What is being asked:
If a line in the records below contains the word "fragrance", copy it out.

Rendered page images
*** Begin section ***
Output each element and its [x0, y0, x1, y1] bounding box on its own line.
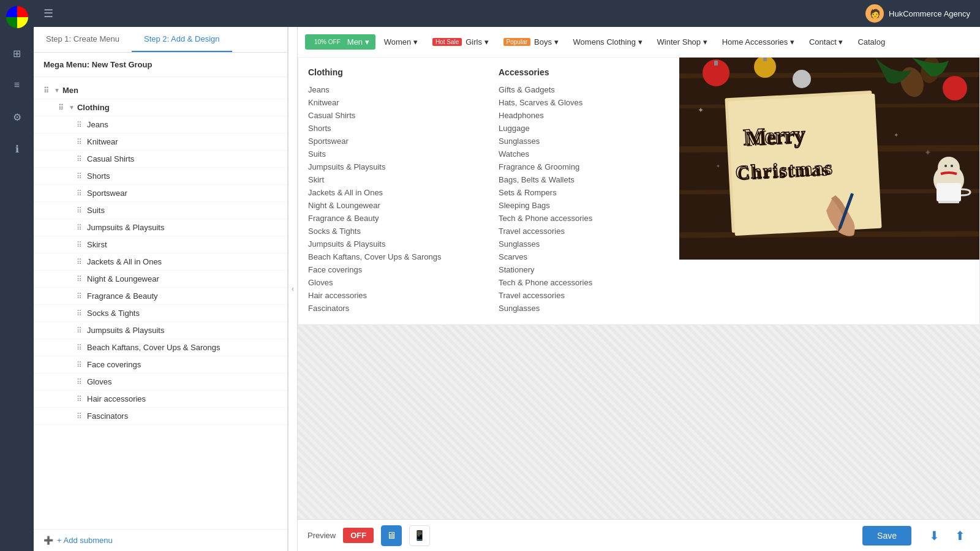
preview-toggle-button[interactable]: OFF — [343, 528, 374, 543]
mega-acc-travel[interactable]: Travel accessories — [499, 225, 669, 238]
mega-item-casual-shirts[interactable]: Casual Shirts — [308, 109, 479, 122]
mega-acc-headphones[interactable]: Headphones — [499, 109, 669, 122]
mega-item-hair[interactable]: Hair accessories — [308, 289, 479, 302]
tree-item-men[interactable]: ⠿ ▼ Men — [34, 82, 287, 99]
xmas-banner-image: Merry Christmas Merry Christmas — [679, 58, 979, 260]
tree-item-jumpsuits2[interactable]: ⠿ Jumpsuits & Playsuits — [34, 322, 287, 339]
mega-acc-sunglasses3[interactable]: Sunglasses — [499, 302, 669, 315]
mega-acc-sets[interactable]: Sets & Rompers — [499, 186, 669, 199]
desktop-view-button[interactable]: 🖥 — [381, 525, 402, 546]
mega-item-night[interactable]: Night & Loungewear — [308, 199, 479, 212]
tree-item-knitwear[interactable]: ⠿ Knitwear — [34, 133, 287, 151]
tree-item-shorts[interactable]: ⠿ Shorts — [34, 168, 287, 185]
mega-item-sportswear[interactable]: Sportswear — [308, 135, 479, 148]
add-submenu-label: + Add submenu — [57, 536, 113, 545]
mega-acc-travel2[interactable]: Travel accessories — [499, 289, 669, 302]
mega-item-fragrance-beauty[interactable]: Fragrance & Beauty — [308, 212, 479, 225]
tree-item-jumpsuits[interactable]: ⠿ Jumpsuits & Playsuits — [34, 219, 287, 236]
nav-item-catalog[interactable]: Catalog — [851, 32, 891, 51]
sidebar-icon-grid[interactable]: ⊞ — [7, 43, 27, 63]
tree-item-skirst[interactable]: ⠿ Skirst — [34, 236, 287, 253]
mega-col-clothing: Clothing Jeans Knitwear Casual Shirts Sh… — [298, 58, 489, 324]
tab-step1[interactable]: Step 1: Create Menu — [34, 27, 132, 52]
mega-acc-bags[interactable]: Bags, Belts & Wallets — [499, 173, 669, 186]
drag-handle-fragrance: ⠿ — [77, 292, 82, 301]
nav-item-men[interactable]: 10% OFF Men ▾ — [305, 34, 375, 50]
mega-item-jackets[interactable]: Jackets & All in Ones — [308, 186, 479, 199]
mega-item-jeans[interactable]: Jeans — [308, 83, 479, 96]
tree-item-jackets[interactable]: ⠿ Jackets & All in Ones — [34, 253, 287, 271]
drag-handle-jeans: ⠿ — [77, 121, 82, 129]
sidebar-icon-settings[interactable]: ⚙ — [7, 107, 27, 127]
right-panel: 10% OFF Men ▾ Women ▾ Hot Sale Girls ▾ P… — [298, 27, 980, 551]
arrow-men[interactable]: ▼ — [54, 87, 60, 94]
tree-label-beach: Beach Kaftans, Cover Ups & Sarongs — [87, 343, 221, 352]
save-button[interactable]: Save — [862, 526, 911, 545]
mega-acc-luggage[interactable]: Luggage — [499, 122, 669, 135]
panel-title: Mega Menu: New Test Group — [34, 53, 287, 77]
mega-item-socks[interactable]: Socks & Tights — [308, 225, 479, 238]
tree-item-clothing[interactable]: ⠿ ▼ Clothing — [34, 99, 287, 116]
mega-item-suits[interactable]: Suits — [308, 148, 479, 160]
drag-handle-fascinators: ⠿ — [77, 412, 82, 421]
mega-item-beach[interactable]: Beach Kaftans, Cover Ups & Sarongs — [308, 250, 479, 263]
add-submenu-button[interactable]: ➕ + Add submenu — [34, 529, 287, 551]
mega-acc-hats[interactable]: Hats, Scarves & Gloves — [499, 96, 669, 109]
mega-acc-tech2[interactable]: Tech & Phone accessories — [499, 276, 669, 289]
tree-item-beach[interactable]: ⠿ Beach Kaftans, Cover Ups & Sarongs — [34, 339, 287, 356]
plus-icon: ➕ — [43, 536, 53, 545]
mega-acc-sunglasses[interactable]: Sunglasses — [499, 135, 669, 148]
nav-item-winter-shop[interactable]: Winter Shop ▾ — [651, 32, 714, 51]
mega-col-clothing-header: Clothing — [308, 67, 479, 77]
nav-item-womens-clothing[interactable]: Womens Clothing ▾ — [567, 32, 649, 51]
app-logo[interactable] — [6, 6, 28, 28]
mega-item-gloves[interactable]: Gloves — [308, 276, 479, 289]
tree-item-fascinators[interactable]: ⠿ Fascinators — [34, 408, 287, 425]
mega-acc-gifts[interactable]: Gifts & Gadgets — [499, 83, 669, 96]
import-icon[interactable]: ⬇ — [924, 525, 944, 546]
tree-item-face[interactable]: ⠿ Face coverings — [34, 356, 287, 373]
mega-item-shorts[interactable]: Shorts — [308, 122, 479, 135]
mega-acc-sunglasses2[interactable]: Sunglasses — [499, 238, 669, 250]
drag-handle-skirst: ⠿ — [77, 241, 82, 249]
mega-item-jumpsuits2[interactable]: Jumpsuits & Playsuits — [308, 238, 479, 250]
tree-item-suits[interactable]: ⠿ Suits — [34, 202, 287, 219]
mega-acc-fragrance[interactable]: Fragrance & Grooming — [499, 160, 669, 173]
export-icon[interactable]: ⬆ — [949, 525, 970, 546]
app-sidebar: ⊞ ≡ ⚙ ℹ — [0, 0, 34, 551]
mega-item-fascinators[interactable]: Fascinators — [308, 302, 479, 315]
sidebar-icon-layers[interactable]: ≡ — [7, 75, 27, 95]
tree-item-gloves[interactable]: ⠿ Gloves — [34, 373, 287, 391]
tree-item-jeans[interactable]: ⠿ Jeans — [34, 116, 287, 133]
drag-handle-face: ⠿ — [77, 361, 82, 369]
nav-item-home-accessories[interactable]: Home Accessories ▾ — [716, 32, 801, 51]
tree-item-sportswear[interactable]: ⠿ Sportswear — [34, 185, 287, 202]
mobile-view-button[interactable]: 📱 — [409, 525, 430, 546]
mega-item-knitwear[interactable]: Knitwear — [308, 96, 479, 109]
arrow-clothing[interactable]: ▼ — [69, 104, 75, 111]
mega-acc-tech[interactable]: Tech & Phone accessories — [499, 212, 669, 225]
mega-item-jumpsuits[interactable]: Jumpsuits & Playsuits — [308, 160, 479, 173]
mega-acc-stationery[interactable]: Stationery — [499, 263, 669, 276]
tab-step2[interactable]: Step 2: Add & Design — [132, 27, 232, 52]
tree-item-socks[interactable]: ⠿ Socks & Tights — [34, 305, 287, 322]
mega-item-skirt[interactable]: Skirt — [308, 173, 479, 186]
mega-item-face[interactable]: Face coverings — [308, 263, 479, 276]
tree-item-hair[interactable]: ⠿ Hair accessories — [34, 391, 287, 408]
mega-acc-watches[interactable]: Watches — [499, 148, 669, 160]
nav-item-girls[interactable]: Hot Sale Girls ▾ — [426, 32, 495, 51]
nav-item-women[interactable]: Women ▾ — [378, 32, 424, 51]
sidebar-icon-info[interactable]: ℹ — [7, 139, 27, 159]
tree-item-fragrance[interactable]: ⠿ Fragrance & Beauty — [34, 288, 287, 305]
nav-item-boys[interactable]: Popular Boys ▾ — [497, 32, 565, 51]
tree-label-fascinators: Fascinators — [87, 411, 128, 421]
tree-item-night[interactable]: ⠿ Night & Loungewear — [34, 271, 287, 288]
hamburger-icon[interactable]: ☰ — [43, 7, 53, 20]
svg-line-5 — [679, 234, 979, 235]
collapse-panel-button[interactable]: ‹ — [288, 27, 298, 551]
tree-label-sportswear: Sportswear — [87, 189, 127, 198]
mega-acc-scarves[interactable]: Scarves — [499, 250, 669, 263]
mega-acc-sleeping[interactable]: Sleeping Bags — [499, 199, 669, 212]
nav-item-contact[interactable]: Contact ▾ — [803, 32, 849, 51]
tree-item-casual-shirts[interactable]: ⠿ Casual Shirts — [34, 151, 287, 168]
*** End section ***
Answer to the problem:
mega-item-fragrance-beauty[interactable]: Fragrance & Beauty — [308, 212, 479, 225]
drag-handle-fragrance: ⠿ — [77, 292, 82, 301]
mega-acc-fragrance[interactable]: Fragrance & Grooming — [499, 160, 669, 173]
tree-item-fragrance[interactable]: ⠿ Fragrance & Beauty — [34, 288, 287, 305]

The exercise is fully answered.